DDSAnalytics is an analytics company that specializes in talent management solutions for Fortune 100 companies. Talent management is the iterative process of developing and retaining employees. To gain a competitive edge over its competition, DDSAnalytics is planning to leverage data science for talent management. The executive leadership has identified predicting employee turnover as its first application of data science for talent management. Before the business green lights the project, they have tasked my data science team to conduct an analysis of existing employee data.

Import & Validate data:

A simple sum of missing values returns 0, which means this dataset is clean and we can start our EDA!

Exploratory Data Analysis

In Exploratory Data Analysis (EDA), we’re looking for correlation among 36 original features. We are primarily looking for features that we can use to predict attrition in the workplace.

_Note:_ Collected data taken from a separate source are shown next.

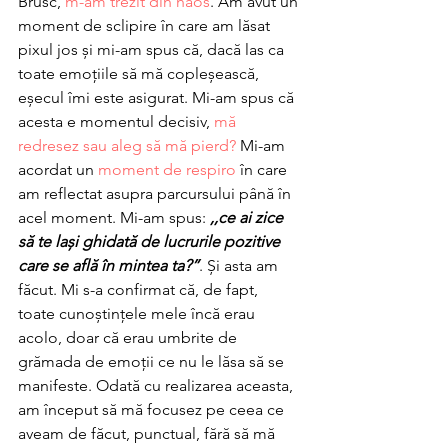
Brusc, 
m-am trezit din haos
. Am avut un 
moment de sclipire în care am lăsat 
pixul jos și mi-am spus că, dacă las ca 
toate emoțiile să mă copleșească, 
eșecul îmi este asigurat. Mi-am spus că 
acesta e momentul decisiv, 
mă 
redresez sau aleg să mă pierd?
 Mi-am 
acordat un 
moment de respiro
 în care 
am reflectat asupra parcursului până în 
acel moment. Mi-am spus: 
,,ce ai zice 
să te lași ghidată de lucrurile pozitive 
care se află în mintea ta?”
. Și asta am 
făcut. Mi s-a confirmat că, de fapt, 
toate cunoștințele mele încă erau 
acolo, doar că erau umbrite de 
grămada de emoții ce nu le lăsa să se 
manifeste. Odată cu realizarea aceasta, 
am început să mă focusez pe ceea ce 
aveam de făcut, punctual, fără să mă 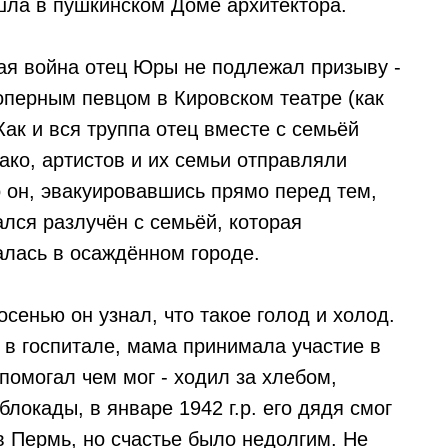
шла в пушкинском Доме архитектора.
ая война отец Юры не подлежал призыву -
оперным певцом в Кировском театре (как
Как и вся труппа отец вместе с семьёй
ако, артистов и их семьи отправляли
 он, эвакуировавшись прямо перед тем,
ался разлучён с семьёй, которая
талась в осаждённом городе.
сенью он узнал, что такое голод и холод.
 в госпитале, мама принимала участие в
помогал чем мог - ходил за хлебом,
блокады, в январе 1942 г.р. его дядя смог
 в Пермь, но счастье было недолгим. Не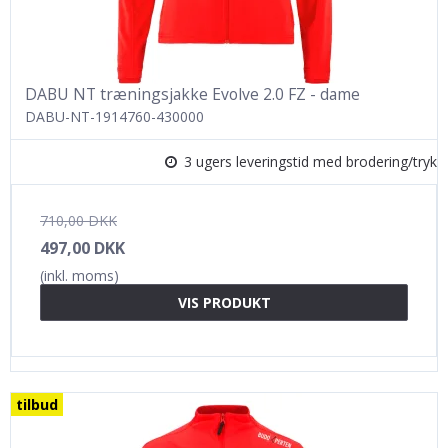
DABU NT træningsjakke Evolve 2.0 FZ - dame
DABU-NT-1914760-430000
3 ugers leveringstid med brodering/tryk
710,00 DKK
497,00 DKK
(inkl. moms)
VIS PRODUKT
tilbud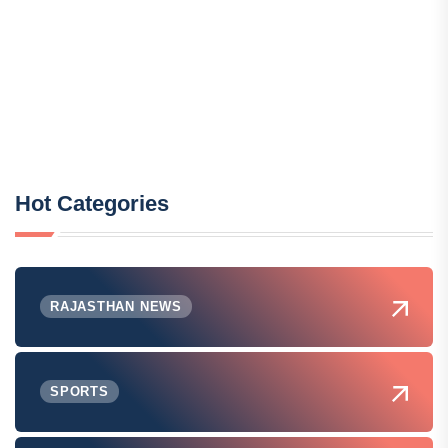
Hot Categories
RAJASTHAN NEWS
SPORTS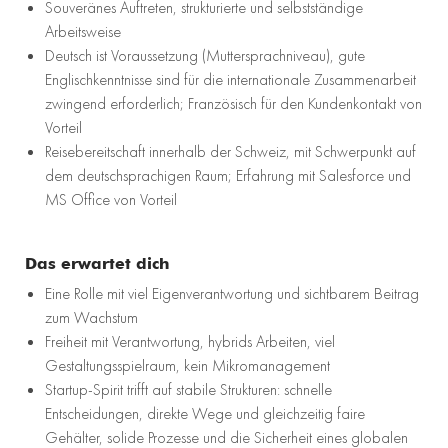
Souveränes Auftreten, strukturierte und selbstständige
Arbeitsweise
Deutsch ist Voraussetzung (Muttersprachniveau), gute
Englischkenntnisse sind für die internationale Zusammenarbeit
zwingend erforderlich; Französisch für den Kundenkontakt von
Vorteil
Reisebereitschaft innerhalb der Schweiz, mit Schwerpunkt auf
dem deutschsprachigen Raum; Erfahrung mit Salesforce und
MS Office von Vorteil
Das erwartet dich
Eine Rolle mit viel Eigenverantwortung und sichtbarem Beitrag
zum Wachstum
Freiheit mit Verantwortung, hybrids Arbeiten, viel
Gestaltungsspielraum, kein Mikromanagement
Startup-Spirit trifft auf stabile Strukturen: schnelle
Entscheidungen, direkte Wege und gleichzeitig faire
Gehälter, solide Prozesse und die Sicherheit eines globalen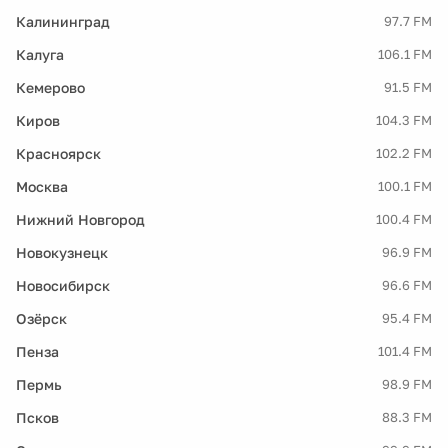
Калининград
97.7 FM
Калуга
106.1 FM
Кемерово
91.5 FM
Киров
104.3 FM
Красноярск
102.2 FM
Москва
100.1 FM
Нижний Новгород
100.4 FM
Новокузнецк
96.9 FM
Новосибирск
96.6 FM
Озёрск
95.4 FM
Пенза
101.4 FM
Пермь
98.9 FM
Псков
88.3 FM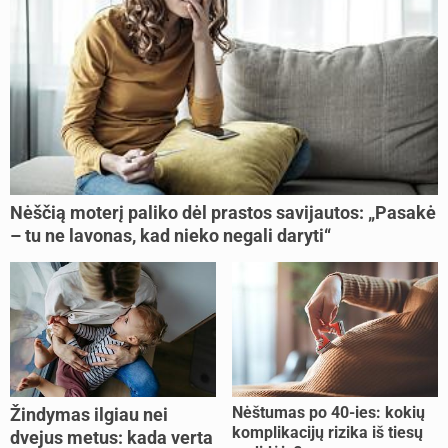
Nėščią moterį paliko dėl prastos savijautos: „Pasakė
– tu ne lavonas, kad nieko negali daryti“
Nėštumas po 40-ies: kokių
Žindymas ilgiau nei
komplikacijų rizika iš tiesų
dvejus metus: kada verta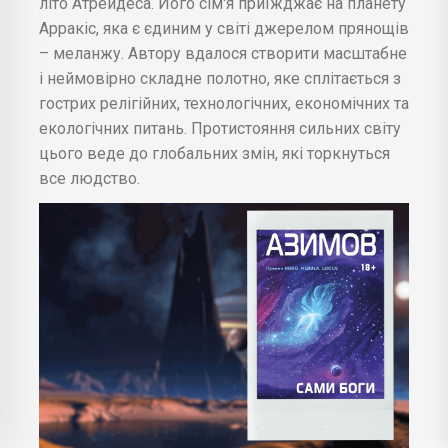
літо Атрейдеса. Його сім'я приїжджає на планету
Арракіс, яка є єдиним у світі джерелом прянощів
– меланжу. Автору вдалося створити масштабне
і неймовірно складне полотно, яке сплітається з
гострих релігійних, технологічних, економічних та
екологічних питань. Протистояння сильних світу
цього веде до глобальних змін, які торкнуться
все людство.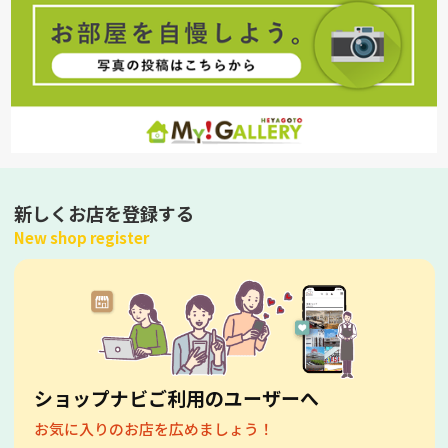
新しくお店を登録する
New shop register
ショップナビご利用のユーザーへ
お気に入りのお店を広めましょう！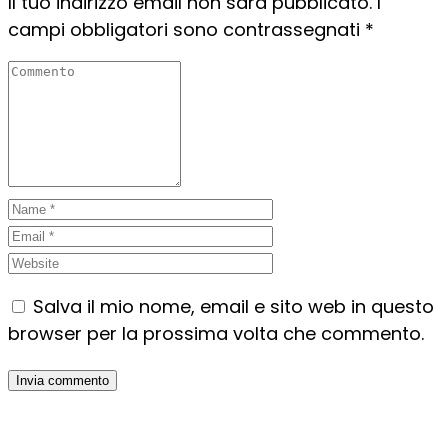
Il tuo indirizzo email non sarà pubblicato.
I
campi obbligatori sono contrassegnati
*
Salva il mio nome, email e sito web in questo
browser per la prossima volta che commento.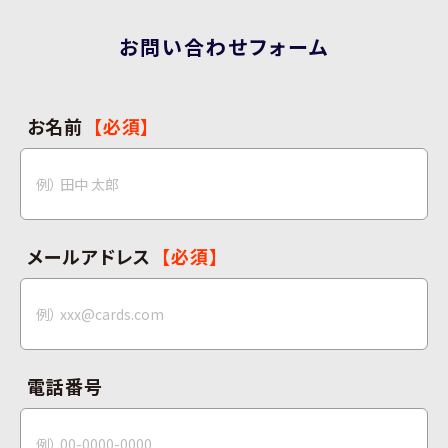
お問い合わせフォーム
お名前
【必須】
メールアドレス
【必須】
電話番号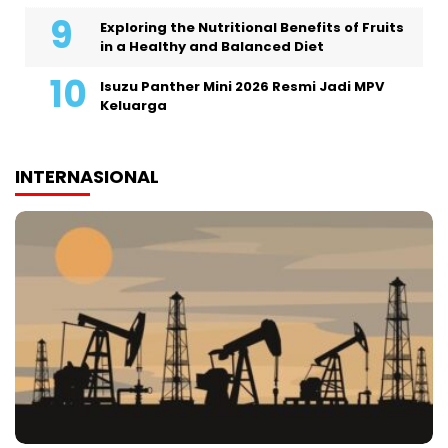
Exploring the Nutritional Benefits of Fruits
in a Healthy and Balanced Diet
Isuzu Panther Mini 2026 Resmi Jadi MPV
Keluarga
INTERNASIONAL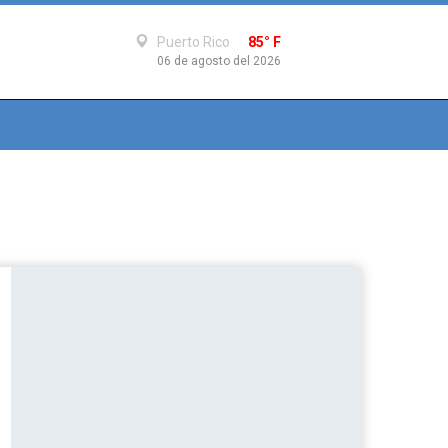
Puerto Rico
85° F
06 de agosto del 2026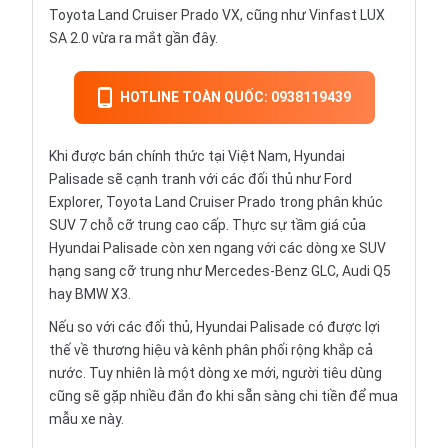
Toyota Land Cruiser Prado VX, cũng như Vinfast LUX
SA 2.0 vừa ra mắt gần đây.
HOTLINE TOÀN QUỐC: 0938119439
Khi được bán chính thức tại Việt Nam, Hyundai
Palisade sẽ cạnh tranh với các đối thủ như Ford
Explorer, Toyota Land Cruiser Prado trong phân khúc
SUV 7 chỗ cỡ trung cao cấp. Thực sự tầm giá của
Hyundai Palisade còn xen ngang với các dòng xe SUV
hạng sang cỡ trung như Mercedes-Benz GLC, Audi Q5
hay BMW X3.
Nếu so với các đối thủ, Hyundai Palisade có được lợi
thế về thương hiệu và kênh phân phối rộng khắp cả
nước. Tuy nhiên là một dòng xe mới, người tiêu dùng
cũng sẽ gặp nhiều đắn đo khi sẵn sàng chi tiền để mua
mẫu xe này.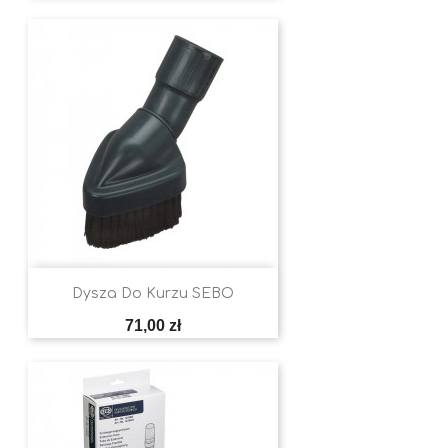
Dysza Do Kurzu SEBO
Cena
71,00 zł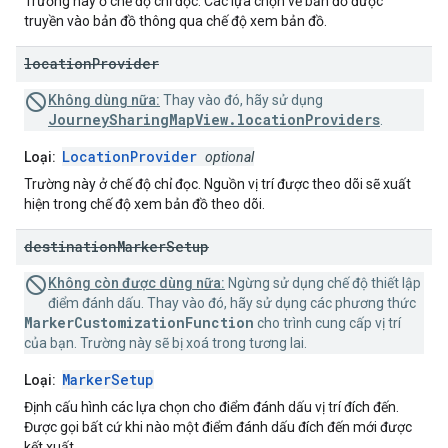
Trường này ở chế độ chỉ đọc. Các lựa chọn về bản đồ được
truyền vào bản đồ thông qua chế độ xem bản đồ.
location
Provider
Không dùng nữa:
Thay vào đó, hãy sử dụng
JourneySharingMapView.locationProviders
.
LocationProvider
Loại:
optional
Trường này ở chế độ chỉ đọc. Nguồn vị trí được theo dõi sẽ xuất
hiện trong chế độ xem bản đồ theo dõi.
destination
Marker
Setup
Không còn được dùng nữa:
Ngừng sử dụng chế độ thiết lập
điểm đánh dấu. Thay vào đó, hãy sử dụng các phương thức
MarkerCustomizationFunction
cho trình cung cấp vị trí
của bạn. Trường này sẽ bị xoá trong tương lai.
MarkerSetup
Loại:
Định cấu hình các lựa chọn cho điểm đánh dấu vị trí đích đến.
Được gọi bất cứ khi nào một điểm đánh dấu đích đến mới được
kết xuất.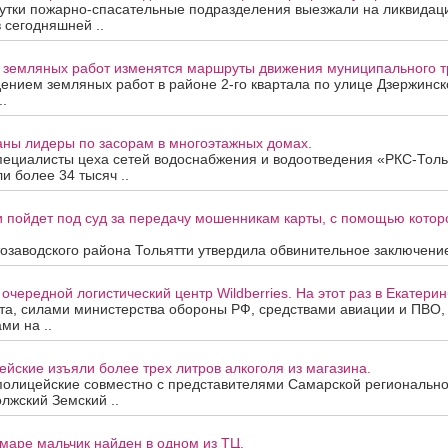
утки пожарно-спасательные подразделения выезжали на ликвидац
в сегодняшней ..
а земляных работ изменятся маршруты движения муниципального т
дением земляных работ в районе 2-го квартала по улице Дзержинск
.
аны лидеры по засорам в многоэтажных домах.
пециалисты цеха сетей водоснабжения и водоотведения «РКС-Толь
и более 34 тысяч ..
 пойдет под суд за передачу мошенникам карты, с помощью котор
озаводского района Тольятти утвердила обвинительное заключение
очередной логистический центр Wildberries. На этот раз в Екатерин
ста, силами министерства обороны РФ, средствами авиации и ПВО
ми на ..
йские изъяли более трех литров алкоголя из магазина.
полицейские совместно с представителями Самарской региональн
лжский Земский ..
маре мальчик найден в одном из ТЦ.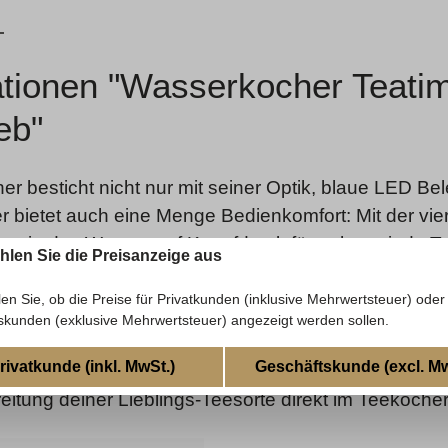
tionen "Wasserkocher Teatime
eb"
er besticht nicht nur mit seiner Optik, blaue LED Be
r bietet auch eine Menge Bedienkomfort: Mit der vie
n sie das Wasser auf Knopfdruck für nahezu jede Te
ählen Sie die Preisanzeige aus
k der Warmhaltefunktion, die sich nach 60 min autom
ern mal etwas länger dauern. Die widerstandsfähige 
len Sie, ob die Preise für Privatkunden (inklusive Mehrwertsteuer) oder
skunden (exklusive Mehrwertsteuer) angezeigt werden sollen.
schiedlichsten Teesorten.
rivatkunde (inkl. MwSt.)
Geschäftskunde (excl. Mw
rkocher mit herausnehmbarem TEATIME II Teesieb
eitung deiner Lieblings-Teesorte direkt im Teekocher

data <- read.csv("./data/CaseStudy2-data.csv", header=T)
#data <- read.csv("./data/CaseStudy2CompSet No Attrition.csv", header=T)
oData <- data # Save original dataset

# Check for missing values:
MissingValues <- sapply(data, function(x) sum(is.na(x)))
## [1] 0
# One-hot encode categorical variables:
data$Attrition <- ifelse(data$Attrition == "Yes",1,0)
data$OverTime <- ifelse(data$OverTime == "Yes",1,0)
data$Gender <- ifelse(data$Gender == "Male",1,0)
data$BusinessTravel <- as.numeric(factor(data$BusinessTravel, 
                                         levels=c("Non-Travel", "Travel_Rarely", "Travel_Frequently"))) -1
data$HumanResources <- ifelse(data$Department == "Human Resources",1,0)
data$ResearchDevelopment <- ifelse(data$Department == "Research & Development",1,0)
data$Sales <- ifelse(data$Department == "Sales",1,0)
data$Single <- ifelse(data$MaritalStatus == "Single",1,0)
data$Married <- ifelse(data$MaritalStatus == "Married",1,0)
data$Divorced <- ifelse(data$MaritalStatus == "Divorced",1,0)
data$EdHumanResources <- ifelse(data$EducationField == "Human Resources",1,0)
data$EdLifeSciences <- ifelse(data$EducationField == "Life Sciences",1,0)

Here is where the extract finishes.